Daha sonra katılımcılara her gece okumaları ve romanı dokuz gün içinde bitirmeleri istendi. Pompeii adlı roman, Vezüv Yanardağı’nın patlamakla tehdit ettiği ve bir adamın sevdiği kadını kurtarmak için acele etmesiyle okuyucuları MS 79 yılına götürdü.
Her okuma gecesinden sonra, okuyucular ertesi sabah bir fMRI taraması gerçekleştirildi. Roman bittikten 5 gün sonra ise son kez FMRI taraması gerçekleştiridi. Okuduktan sonraki sabah, araştırmacılar, dil ile ilişkili beyin bölgesi olan sol temporal korteksin artan bağlantı gösterdiğini ve katılımcı romanı bitirdikten sonra aktivitenin beş gün boyunca devam ettiğini keşfettiler.

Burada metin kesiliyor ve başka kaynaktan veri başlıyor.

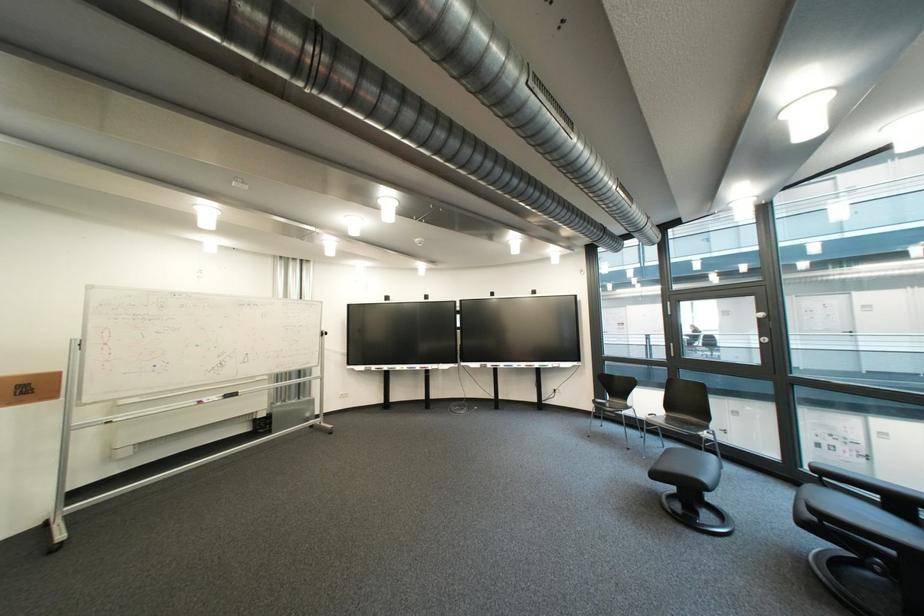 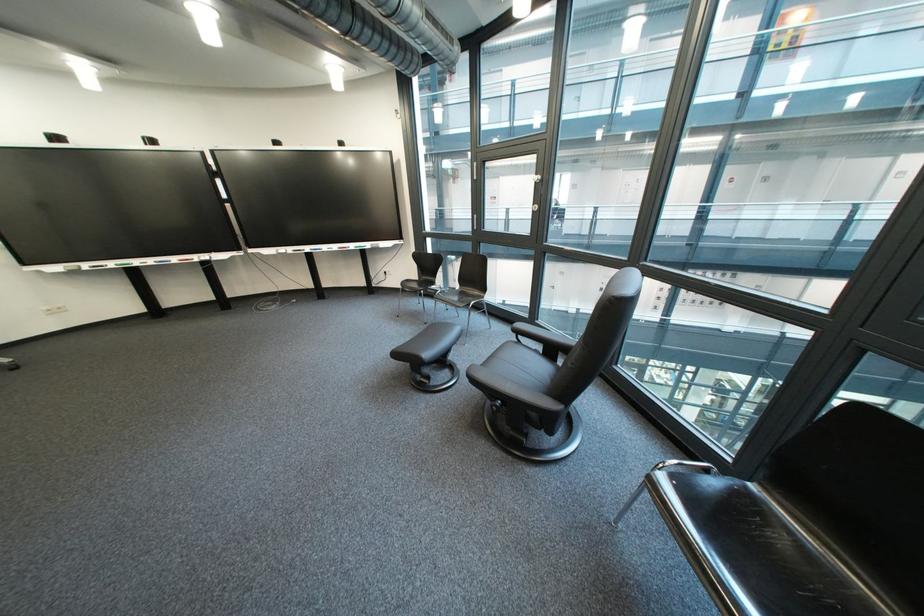 In the second image, find the point that corresponds to pixel 386 369 in the first image.

(100, 267) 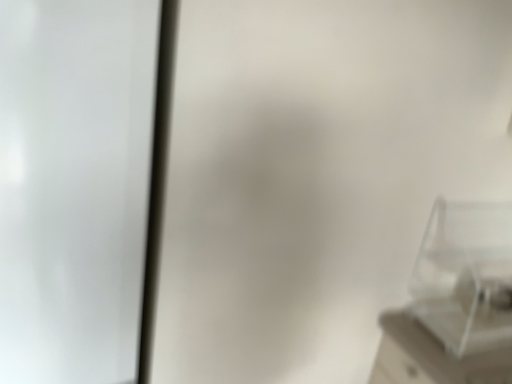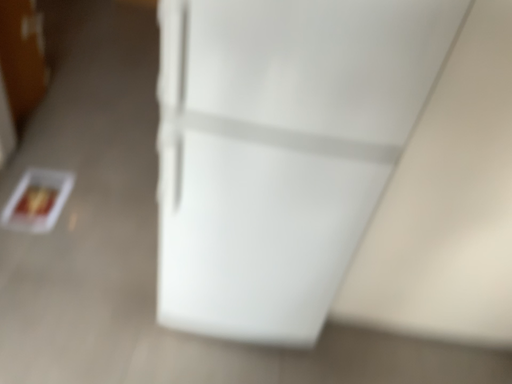 Question: Which way did the camera rotate in the video?

Choices:
 (A) rotated right
 (B) rotated left

Answer: (B) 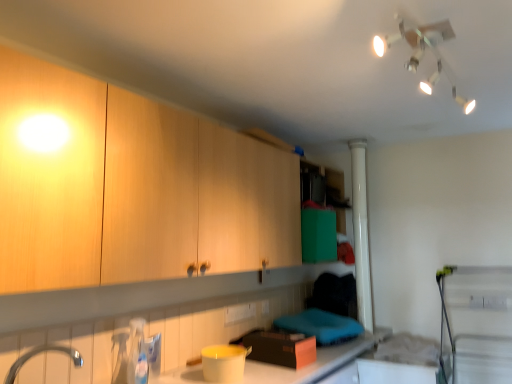 Question: Is the depth of silver metallic tap at lower left greater than that of matte plastic container at lower center?

Choices:
 (A) no
 (B) yes

Answer: (A)

Question: From the image's perspective, is silver metallic tap at lower left on top of matte plastic container at lower center?

Choices:
 (A) yes
 (B) no

Answer: (A)

Question: Does silver metallic tap at lower left lie in front of matte plastic container at lower center?

Choices:
 (A) yes
 (B) no

Answer: (A)

Question: Does silver metallic tap at lower left have a larger size compared to matte plastic container at lower center?

Choices:
 (A) no
 (B) yes

Answer: (A)

Question: From a real-world perspective, is silver metallic tap at lower left over matte plastic container at lower center?

Choices:
 (A) yes
 (B) no

Answer: (A)

Question: Does point (401, 34) appear closer or farther from the camera than point (22, 359)?

Choices:
 (A) closer
 (B) farther

Answer: (A)

Question: From the image's perspective, is white plastic light fixture at upper center positioned above or below silver metallic tap at lower left?

Choices:
 (A) below
 (B) above

Answer: (B)

Question: In terms of width, does white plastic light fixture at upper center look wider or thinner when compared to silver metallic tap at lower left?

Choices:
 (A) thin
 (B) wide

Answer: (B)

Question: From a real-world perspective, relative to silver metallic tap at lower left, is white plastic light fixture at upper center vertically above or below?

Choices:
 (A) below
 (B) above

Answer: (B)

Question: From a real-world perspective, is silver metallic tap at lower left physically located above or below matte plastic container at lower center?

Choices:
 (A) above
 (B) below

Answer: (A)

Question: Is silver metallic tap at lower left bigger or smaller than matte plastic container at lower center?

Choices:
 (A) small
 (B) big

Answer: (A)

Question: Is silver metallic tap at lower left spatially inside matte plastic container at lower center, or outside of it?

Choices:
 (A) outside
 (B) inside

Answer: (A)

Question: Is silver metallic tap at lower left taller or shorter than matte plastic container at lower center?

Choices:
 (A) short
 (B) tall

Answer: (A)

Question: Based on their sizes in the image, would you say matte plastic container at lower center is bigger or smaller than white plastic light fixture at upper center?

Choices:
 (A) big
 (B) small

Answer: (A)

Question: Is matte plastic container at lower center inside or outside of white plastic light fixture at upper center?

Choices:
 (A) outside
 (B) inside

Answer: (A) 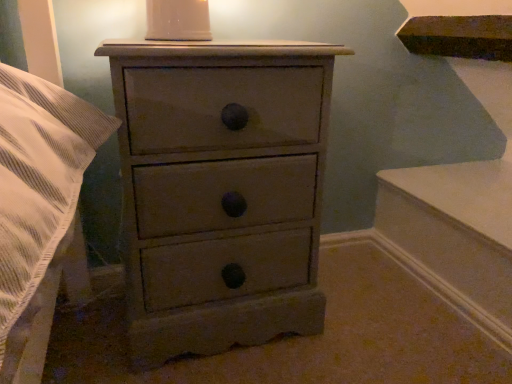 Question: Considering the positions of white glossy candle holder at upper center and matte gray chest of drawers at center in the image, is white glossy candle holder at upper center taller or shorter than matte gray chest of drawers at center?

Choices:
 (A) tall
 (B) short

Answer: (B)

Question: From a real-world perspective, is white glossy candle holder at upper center physically located above or below matte gray chest of drawers at center?

Choices:
 (A) below
 (B) above

Answer: (B)

Question: Choose the correct answer: Is white glossy candle holder at upper center inside matte gray chest of drawers at center or outside it?

Choices:
 (A) outside
 (B) inside

Answer: (A)

Question: From the image's perspective, is matte gray chest of drawers at center positioned above or below white glossy candle holder at upper center?

Choices:
 (A) above
 (B) below

Answer: (B)

Question: Would you say matte gray chest of drawers at center is inside or outside white glossy candle holder at upper center?

Choices:
 (A) outside
 (B) inside

Answer: (A)

Question: Is point tap(203, 215) positioned closer to the camera than point tap(158, 11)?

Choices:
 (A) closer
 (B) farther

Answer: (A)

Question: In the image, is matte gray chest of drawers at center positioned in front of or behind white glossy candle holder at upper center?

Choices:
 (A) behind
 (B) front

Answer: (B) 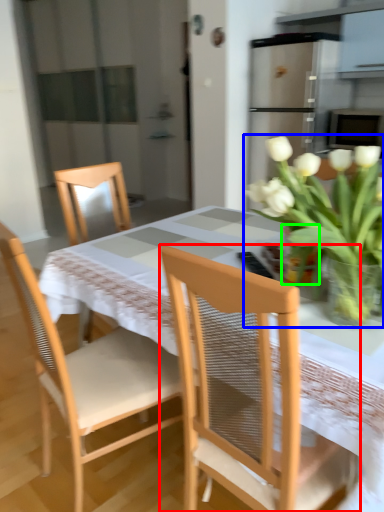 Question: Based on their relative distances, which object is nearer to chair (highlighted by a red box)? Choose from houseplant (highlighted by a blue box) and glass vase (highlighted by a green box).

Choices:
 (A) houseplant
 (B) glass vase

Answer: (A) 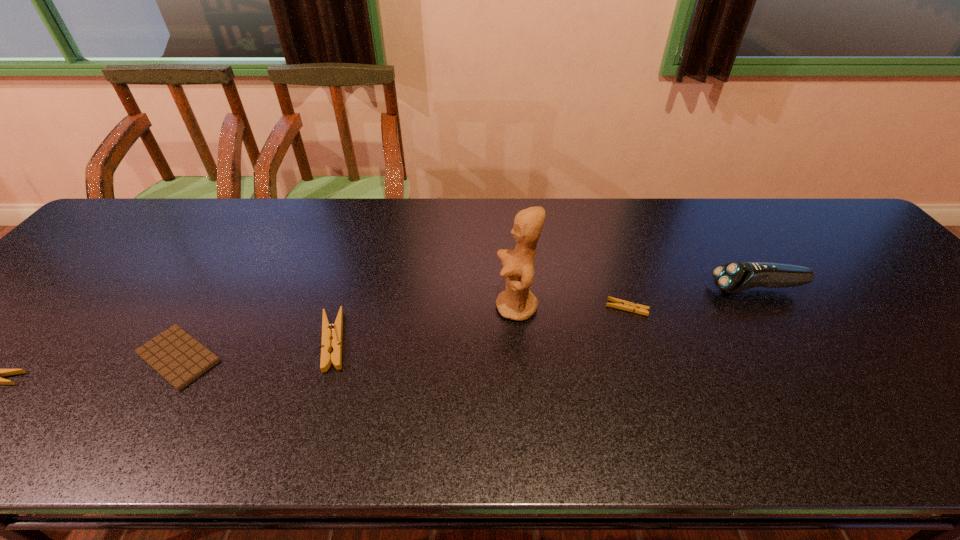 Locate which clothespin ranks third in proximity to the figurine. Please provide its 2D coordinates. Your answer should be formatted as a tuple, i.e. [(x, y)], where the tuple contains the x and y coordinates of a point satisfying the conditions above.

[(0, 373)]

Identify which clothespin is the closest to the shortest clothespin. Please provide its 2D coordinates. Your answer should be formatted as a tuple, i.e. [(x, y)], where the tuple contains the x and y coordinates of a point satisfying the conditions above.

[(329, 331)]

Where is `free space that satisfies the following two spatial constraints: 1. on the front-facing side of the tallest object; 2. on the back side of the shortest clothespin`? free space that satisfies the following two spatial constraints: 1. on the front-facing side of the tallest object; 2. on the back side of the shortest clothespin is located at coordinates (516, 308). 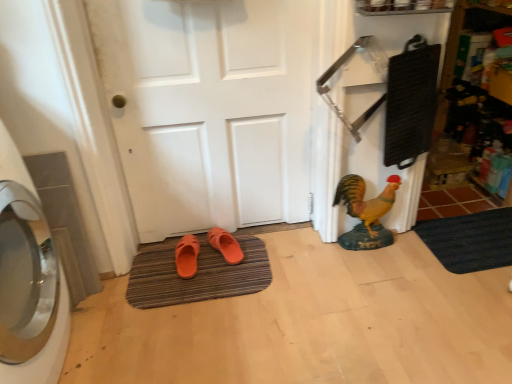 Where is `free location to the left of orange rubber slipper at lower center, positioned as the first footwear in left-to-right order`? Image resolution: width=512 pixels, height=384 pixels. free location to the left of orange rubber slipper at lower center, positioned as the first footwear in left-to-right order is located at coordinates (150, 267). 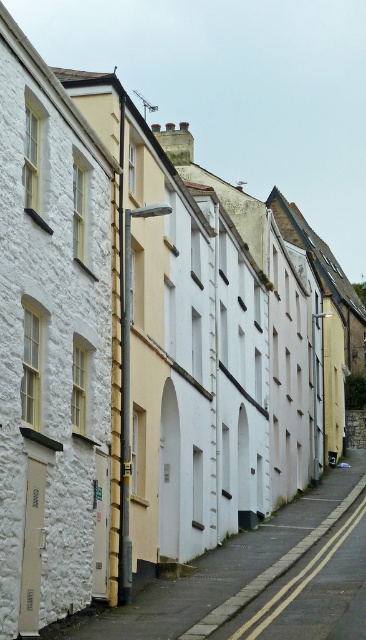 Which is in front, point (58, 385) or point (299, 572)?

Point (58, 385) is more forward.

What do you see at coordinates (50, 342) in the screenshot?
I see `white stone building at center` at bounding box center [50, 342].

Who is more forward, (20, 621) or (363, 506)?

Positioned in front is point (20, 621).

The width and height of the screenshot is (366, 640). I want to click on white stone building at center, so click(x=50, y=342). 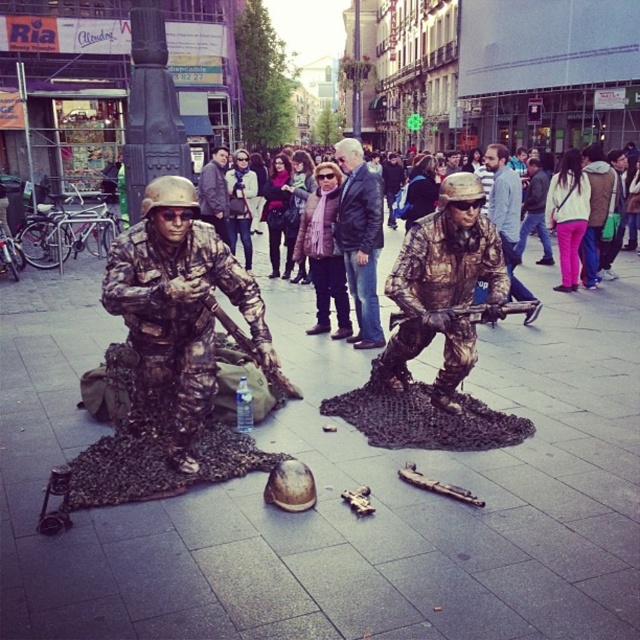 You are a city planner who needs to install a new streetlight between the camouflage fabric soldier at center and the brushed metal helmet at center. The streetlight requires a minimum of 20 feet of space between the two objects to be safely installed. Based on the distance provided, can the streetlight be placed between them?

The camouflage fabric soldier at center is 19.34 feet away from the brushed metal helmet at center. Since the required minimum space is 20 feet, the streetlight cannot be safely installed between them as the distance is insufficient.

Based on the photo, you are a city planner analyzing the urban street scene. You notice a point at coordinates (508, 220). What object is located at this point?

The point at coordinates (508, 220) corresponds to the camouflage fabric soldier at center. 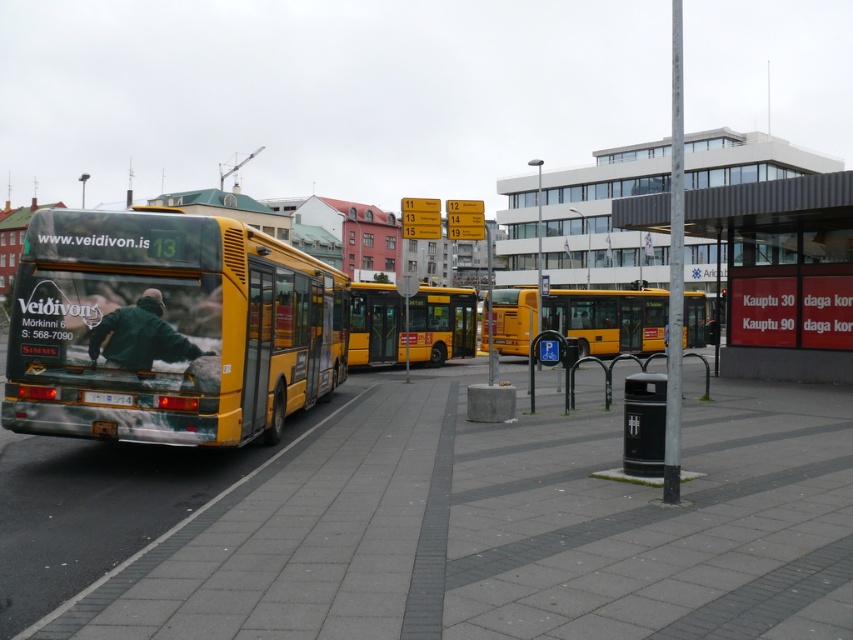 Is yellow metallic bus stop at center taller than yellow metallic bus at center?

Correct, yellow metallic bus stop at center is much taller as yellow metallic bus at center.

Is yellow metallic bus stop at center positioned behind yellow metallic bus at center?

No, it is in front of yellow metallic bus at center.

The height and width of the screenshot is (640, 853). Describe the element at coordinates (782, 275) in the screenshot. I see `yellow metallic bus stop at center` at that location.

Where is `yellow metallic bus stop at center`? yellow metallic bus stop at center is located at coordinates (782, 275).

Who is higher up, yellow metallic bus at center or yellow matte bus at center?

yellow metallic bus at center

Between yellow metallic bus at center and yellow matte bus at center, which one has less height?

With less height is yellow matte bus at center.

Between point (622, 291) and point (369, 323), which one is positioned behind?

The point (622, 291) is more distant.

This screenshot has width=853, height=640. Find the location of `yellow metallic bus at center`. yellow metallic bus at center is located at coordinates (608, 320).

Who is more forward, (x=44, y=246) or (x=750, y=272)?

Positioned in front is point (x=44, y=246).

Is yellow matte bus at left bigger than yellow metallic bus stop at center?

Result: Actually, yellow matte bus at left might be smaller than yellow metallic bus stop at center.

Is point (244, 362) closer to viewer compared to point (775, 362)?

That is True.

You are a GUI agent. You are given a task and a screenshot of the screen. Output one action in this format:
    pyautogui.click(x=<x>, y=<y>)
    Task: Click on the yellow matte bus at left
    The width and height of the screenshot is (853, 640).
    Given the screenshot: What is the action you would take?
    pyautogui.click(x=167, y=330) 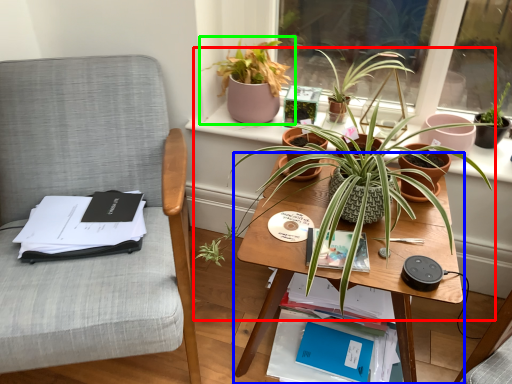 Question: Which is nearer to the houseplant (highlighted by a red box)? table (highlighted by a blue box) or houseplant (highlighted by a green box).

Choices:
 (A) table
 (B) houseplant

Answer: (A) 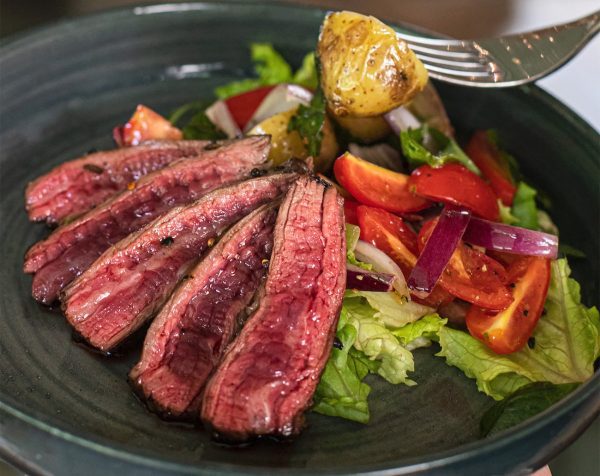 At what (x,y) coordinates should I click in order to perform the action: click on plate. Please return your answer as a coordinate pair (x, y). The width and height of the screenshot is (600, 476). Looking at the image, I should click on (435, 454). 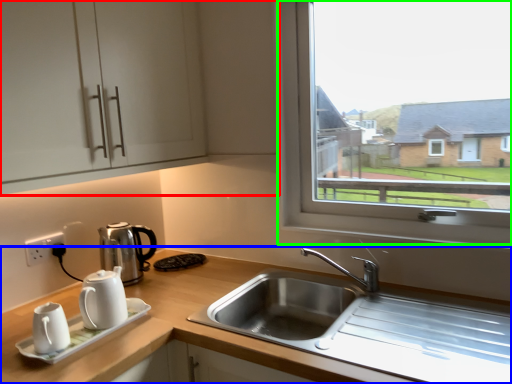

Benzer şekilde, birincil motor sensörden sorumlu bölge olan merkezi sulkus da artan aktivite gözlemlendi. Merkezi sulkus, bedensel duyumlardan sorumlu olduğu için, araştırmacılar, çalışmanın, bir romanın gerçekten de okuyucuya oradaymış gibi hissettirebileceğine dair anekdotsal bulguları desteklediği sonucuna vardılar.